We edited these materials from the FastAI NLP Course, so full credit to them.
Here is the repo: https://github.com/fastai/course-nlp
We also referenced a blog from Algorithma: https://algorithmia.com/blog/introduction-natural-language-processing-nlp

Natural language processing (NLP) is a field of artificial intelligence in which computers analyze, understand, and derive meaning from human language in a smart and useful way.
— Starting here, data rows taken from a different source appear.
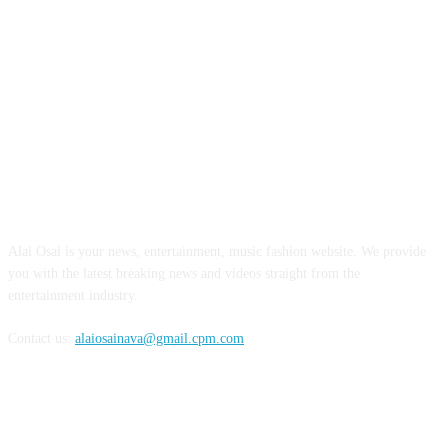
ABOUT US
Alai Osai is your news, entertainment, music fashion website. We provide
you with the latest breaking news and videos straight from the
entertainment industry.
Contact us:
alaiosainava@gmail.cpm.com
FOLLOW US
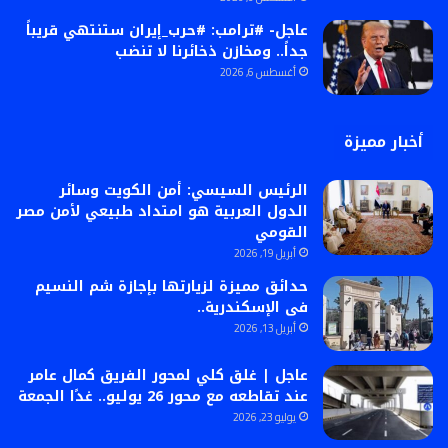
عاجل- #ترامب: #حرب_إيران ستنتهي قريباً
جداً.. ومخازن ذخائرنا لا تنضب
أغسطس 6, 2026
أخبار مميزة
الرئيس السيسي: أمن الكويت وسائر
الدول العربية هو امتداد طبيعي لأمن مصر
القومي
أبريل 19, 2026
حدائق مميزة لزيارتها بإجازة شم النسيم
فى الإسكندرية..
أبريل 13, 2026
عاجل | غلق كلي لمحور الفريق كمال عامر
عند تقاطعه مع محور 26 يوليو.. غدًا الجمعة
يوليو 23, 2026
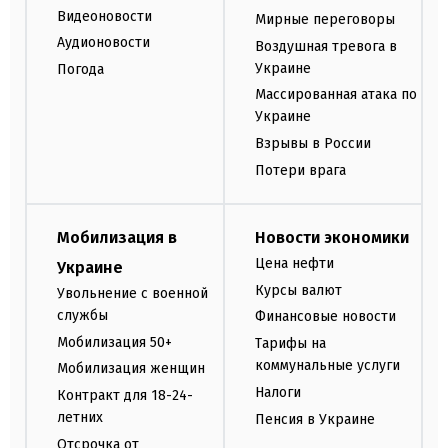
Видеоновости
Мирные переговоры
Аудионовости
Воздушная тревога в
Украине
Погода
Массированная атака по
Украине
Взрывы в России
Потери врага
Мобилизация в
Новости экономики
Цена нефти
Украине
Курсы валют
Увольнение с военной
службы
Финансовые новости
Мобилизация 50+
Тарифы на
коммунальные услуги
Мобилизация женщин
Налоги
Контракт для 18-24-
летних
Пенсия в Украине
Отсрочка от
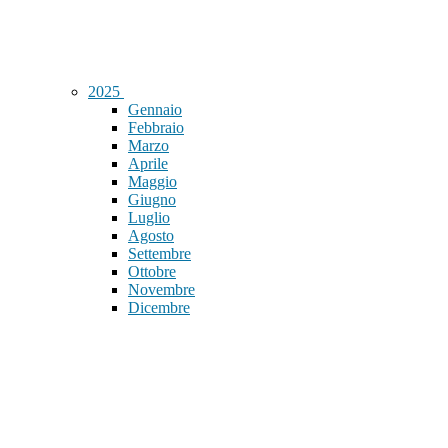
2025
Gennaio
Febbraio
Marzo
Aprile
Maggio
Giugno
Luglio
Agosto
Settembre
Ottobre
Novembre
Dicembre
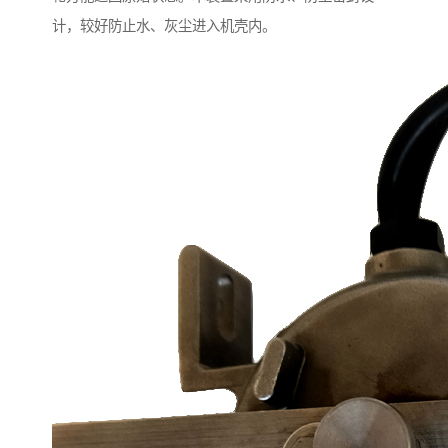
计，较好防止水、灰尘进入机壳内。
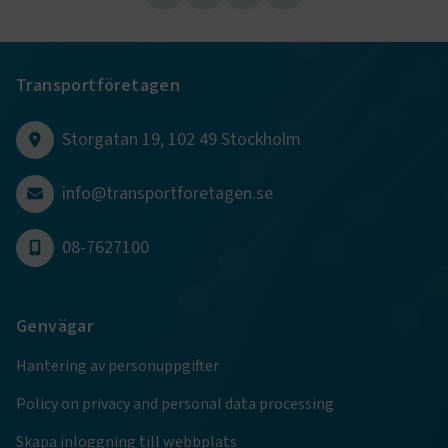
Transportföretagen
Storgatan 19, 102 49 Stockholm
info@transportforetagen.se
TF-XSRF-TOKEN
www.transportforetagen.se
Session
08-7627100
session
transportforetagen.shinyapps.io
Session
Genvägar
Hantering av personuppgifter
Policy on privacy and personal data processing
e
Skapa inloggning till webbplats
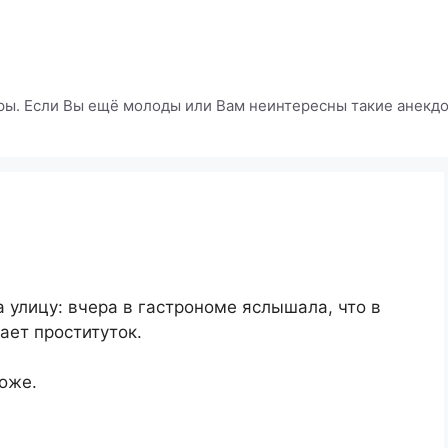
ры. Если Вы ещё молоды или Вам неинтересны такие анекдот
 улицу: вчера в гастрономе яслышала, что в
ает проституток.
оже.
By utilizing NLP, developers can organize and structure knowledge to perform tasks such as automatic summarization, translation, named entity recognition, relationship extraction, sentiment analysis, speech recognition, and topic segmentation.

Some examples of NLP are with common products such as: 
- Amazon Alexa/Google Home
- Spam detectors
- Google Search
- Lemmatization

Besides common word processors, NLP considers the hierarchical structure of language.
-  several words make a phrase
- several phrases make a sentence
- sentences convey ideas 

John Rehling, an NLP expert at Meltwater Group, said in How Natural Language Processing Helps Uncover Social Media Sentiment. “By analyzing language for its meaning, NLP systems have long filled useful roles, such as correcting grammar, converting speech to text and automatically translating between languages.”

NLP is used to analyze text, allowing machines to understand how humans speak. This human-computer interaction enables real-world applications like automatic text summarization, sentiment analysis, topic extraction, named entity recognition, parts-of-speech tagging, relationship extraction, stemming, and more. NLP is commonly used for text mining, machine translation, and automated question answering.

NLP is very difficult in computer science because human language is rarely precise or plainly spoken. To understand human language is to understand not only the words, but the concepts and how they’re linked together to create meaning. Despite language being one of the easiest things for the human mind to learn, the ambiguity of language is what makes natural language processing a difficult problem for computers to master.

## What can you do with NLP?

NLP algorithms have a variety of uses. Basically, they allow developers to create a software that understands human language. Due to the complicated nature of human language, NLP can be difficult to learn and implement correctly. However, with the knowledge gained from this article, you will be better equipped to use NLP successfully. Some of the projects developers can use NLP algorithms for are:

- Part-of-speech tagging: identify if each word is a noun, verb, adjective, etc.
- Named entity recognition NER: identify person names, organizations, locations, medical codes, time expressions, quantities, monetary values, etc.
- Question answering
- Speech recognition
- Text-to-speech and Speech-to-text
- Topic modeling
- Sentiment classification
- Language modeling
- Translation

Many techniques from NLP are useful in a variety of places, for instance, you may have text within your tabular data.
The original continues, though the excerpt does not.